Loss of industrial production to China.
Wang’s and Trump’s argument is that America’s loss of industrial production has made it too dependent on other countries. They either infer or say Americans are forgetting how to manufacture product. They argue American industries are closing because of America’s inability to compete with other nations because of labor and material cost differences. History shows America fails to expand its industries because production of things is provided by other nations at a lower cost. And as Adam Smith noted, “It is the maxim of every prudent master of a family, never to attempt to make at home what it will cost him more to make than to buy.”
Wang decries America’s movement toward a service industry as the basis for economic growth.

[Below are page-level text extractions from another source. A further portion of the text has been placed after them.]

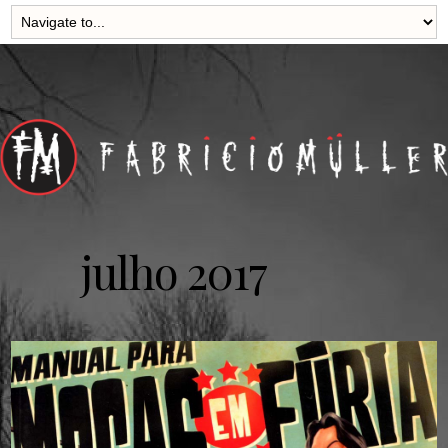
julho 2017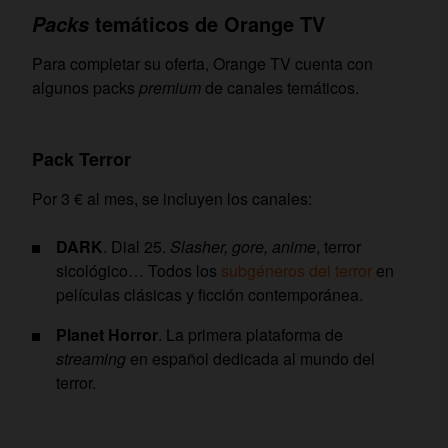
temáticos de Orange TV
Packs
Para completar su oferta, Orange TV cuenta con
algunos packs
premium
de canales temáticos.
Pack Terror
Por 3 € al mes, se incluyen los canales:
DARK
. Dial 25.
Slasher, gore, anime
, terror
sicológico… Todos los
subgéneros del terror
en
películas clásicas y ficción contemporánea.
Planet Horror
. La primera plataforma de
streaming
en español dedicada al mundo del
terror.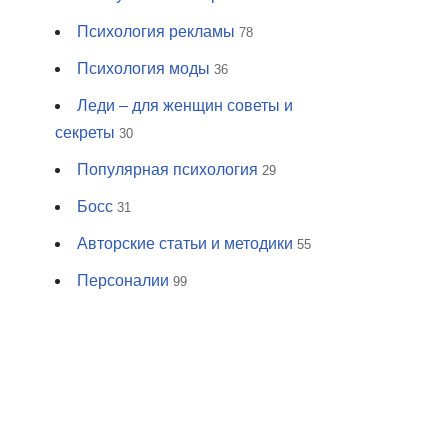
Психология рекламы
78
Психология моды
36
Леди – для женщин советы и
секреты
30
Популярная психология
29
Босс
31
Авторские статьи и методики
55
Персоналии
99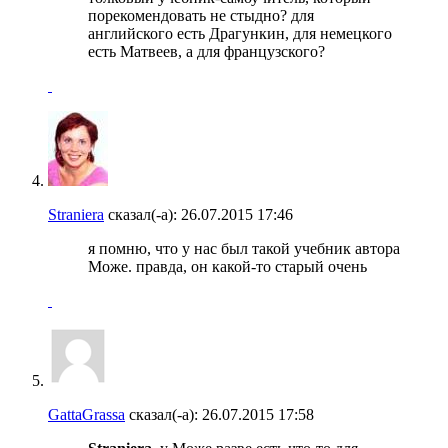
порекомендовать не стыдно? для
английского есть Драгункин, для немецкого
есть Матвеев, а для французского?
Straniera
сказал(-а):
26.07.2015
17:46
я помню, что у нас был такой учебник автора
Може. правда, он какой-то старый очень
GattaGrassa
сказал(-а):
26.07.2015
17:58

America is the richest country in the world, but America has failed to eliminate poverty, house the homeless, feed the malnourished, and provide for the infrastructure needed to improve America lives. One may ask oneself-what is wrong with becoming a service industry nation? Why does America have to return to its past. As Adam Smith noted: “It is the maxim of every prudent master of a family, never to attempt to make at home what it will cost him more to make than to buy.” The future is about being healthy, being housed, fed, and clothed. It should not be about being the richest and fattest minority in the world, particularly when there is an inordinate gap between the rich and poor.
Wang argues America’s economy is diminished, not by reduced industrialization, but by its growth of legalism that reinforces nimby (not in my backyard) litigation.

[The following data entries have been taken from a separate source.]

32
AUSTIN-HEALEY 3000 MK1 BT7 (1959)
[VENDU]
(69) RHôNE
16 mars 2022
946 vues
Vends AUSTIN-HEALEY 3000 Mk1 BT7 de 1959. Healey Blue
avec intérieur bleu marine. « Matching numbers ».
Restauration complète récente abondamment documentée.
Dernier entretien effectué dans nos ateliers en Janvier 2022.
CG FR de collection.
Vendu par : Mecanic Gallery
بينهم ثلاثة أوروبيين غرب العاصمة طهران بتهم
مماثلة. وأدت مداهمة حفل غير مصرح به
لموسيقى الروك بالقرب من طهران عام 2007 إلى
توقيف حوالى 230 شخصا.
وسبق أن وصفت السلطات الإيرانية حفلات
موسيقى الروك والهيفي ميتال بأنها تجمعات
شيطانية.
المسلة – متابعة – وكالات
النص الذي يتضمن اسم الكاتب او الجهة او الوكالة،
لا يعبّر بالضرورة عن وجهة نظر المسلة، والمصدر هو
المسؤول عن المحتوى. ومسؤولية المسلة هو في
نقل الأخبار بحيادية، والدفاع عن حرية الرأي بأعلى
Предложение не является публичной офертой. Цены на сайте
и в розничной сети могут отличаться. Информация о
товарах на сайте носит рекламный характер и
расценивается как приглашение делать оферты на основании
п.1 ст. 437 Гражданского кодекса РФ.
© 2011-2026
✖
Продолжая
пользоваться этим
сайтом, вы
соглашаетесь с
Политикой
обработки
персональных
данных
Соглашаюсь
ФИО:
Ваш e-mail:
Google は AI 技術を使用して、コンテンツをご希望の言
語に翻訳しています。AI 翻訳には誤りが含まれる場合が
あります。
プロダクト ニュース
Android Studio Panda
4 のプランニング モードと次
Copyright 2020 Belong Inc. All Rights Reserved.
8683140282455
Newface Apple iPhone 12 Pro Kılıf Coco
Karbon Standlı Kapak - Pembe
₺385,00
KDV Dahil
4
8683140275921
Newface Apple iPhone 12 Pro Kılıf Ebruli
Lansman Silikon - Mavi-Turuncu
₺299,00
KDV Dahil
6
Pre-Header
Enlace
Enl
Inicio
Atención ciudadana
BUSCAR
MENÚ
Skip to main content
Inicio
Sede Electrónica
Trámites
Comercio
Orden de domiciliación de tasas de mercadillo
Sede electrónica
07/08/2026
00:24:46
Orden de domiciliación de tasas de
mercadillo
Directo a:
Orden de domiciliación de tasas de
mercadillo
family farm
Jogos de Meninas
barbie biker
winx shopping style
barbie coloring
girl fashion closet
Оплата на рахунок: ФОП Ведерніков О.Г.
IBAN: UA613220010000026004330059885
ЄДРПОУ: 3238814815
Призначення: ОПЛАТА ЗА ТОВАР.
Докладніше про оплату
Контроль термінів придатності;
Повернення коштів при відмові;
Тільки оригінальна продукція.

Delays in public improvements in America are restrained by lawsuits that protect the rich and victimize the poor. An example is the long delays in mass transportation improvements which become more costly with every year that passes before completion. The delays are caused by litigation. When China can build rapid transit in 3 years while it takes 15 or more years in America, one wonders why. The huge investments China has made in massive infrastructure improvements have vastly improved their economy. In contrast, America wastes investment resources litigating mass transportation improvements in California, Washington, and other states by increasing costs from delays caused by litigation. It is like throwing the baby out with the bath water because the number of people who benefit from infrastructure improvement are largely discounted or ignored. Equally appalling is homelessness in America because of NIMBY’ objection to low-cost multifamily housing that could get the homeless off the street. Cost benefit analysis should prevail, not litigation based on interest group objection. In Wang’s terms, American infrastructure decisions should be based on science and engineering like, what he argues, China bases their infrastructure decisions upon.

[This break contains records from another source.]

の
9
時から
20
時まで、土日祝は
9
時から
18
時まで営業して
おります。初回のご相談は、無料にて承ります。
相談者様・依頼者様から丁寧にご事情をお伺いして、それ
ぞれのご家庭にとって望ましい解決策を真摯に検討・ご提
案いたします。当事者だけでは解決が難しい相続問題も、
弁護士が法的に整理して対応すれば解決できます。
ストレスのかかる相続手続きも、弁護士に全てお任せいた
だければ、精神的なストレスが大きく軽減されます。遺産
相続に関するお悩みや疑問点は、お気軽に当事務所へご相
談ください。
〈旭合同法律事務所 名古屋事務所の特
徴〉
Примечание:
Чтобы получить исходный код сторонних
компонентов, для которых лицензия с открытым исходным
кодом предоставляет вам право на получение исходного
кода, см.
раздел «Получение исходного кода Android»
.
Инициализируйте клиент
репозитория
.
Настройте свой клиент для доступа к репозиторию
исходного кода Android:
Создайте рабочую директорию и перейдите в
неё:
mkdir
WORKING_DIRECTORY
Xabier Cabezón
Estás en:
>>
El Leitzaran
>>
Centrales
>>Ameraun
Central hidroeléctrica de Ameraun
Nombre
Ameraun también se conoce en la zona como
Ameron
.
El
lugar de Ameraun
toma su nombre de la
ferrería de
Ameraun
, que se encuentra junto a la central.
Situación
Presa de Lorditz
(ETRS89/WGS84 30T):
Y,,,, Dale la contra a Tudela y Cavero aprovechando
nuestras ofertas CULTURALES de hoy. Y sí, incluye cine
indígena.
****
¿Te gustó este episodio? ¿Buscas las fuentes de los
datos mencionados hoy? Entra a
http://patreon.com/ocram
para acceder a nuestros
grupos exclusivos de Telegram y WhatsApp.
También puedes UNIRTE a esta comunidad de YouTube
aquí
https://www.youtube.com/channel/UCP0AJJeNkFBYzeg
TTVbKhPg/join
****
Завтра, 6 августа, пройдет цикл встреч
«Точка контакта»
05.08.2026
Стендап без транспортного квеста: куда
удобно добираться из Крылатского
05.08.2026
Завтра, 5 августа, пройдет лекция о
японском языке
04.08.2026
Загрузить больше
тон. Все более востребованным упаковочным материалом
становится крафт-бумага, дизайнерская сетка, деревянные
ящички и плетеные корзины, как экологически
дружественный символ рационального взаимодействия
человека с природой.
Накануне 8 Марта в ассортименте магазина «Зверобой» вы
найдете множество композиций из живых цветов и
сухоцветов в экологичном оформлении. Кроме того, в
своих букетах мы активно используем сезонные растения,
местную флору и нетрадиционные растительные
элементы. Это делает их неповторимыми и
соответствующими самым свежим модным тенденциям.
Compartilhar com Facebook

The fundamental point is that America has lost sight of the importance of a balance between benefit to the public and individual rights. Equality of opportunity is split between the rich and poor with the middle class being too complacent while the rich reap unconscionable reward. Where are the Eisenhower-like Presidents who promoted an Interstate Highway System that created a 421,000-mile interstate highway system?
Trump is no Eisenhower because he wishes to return America to a past rather than look to its future. It is ironic that Trump has suffered so much from America’s legal system and is unable to see NIMBY mentality and a return to the past will not “Make America Great”. Wang’s book explains how China has succeeded in improving their economy while America’s economy is failing.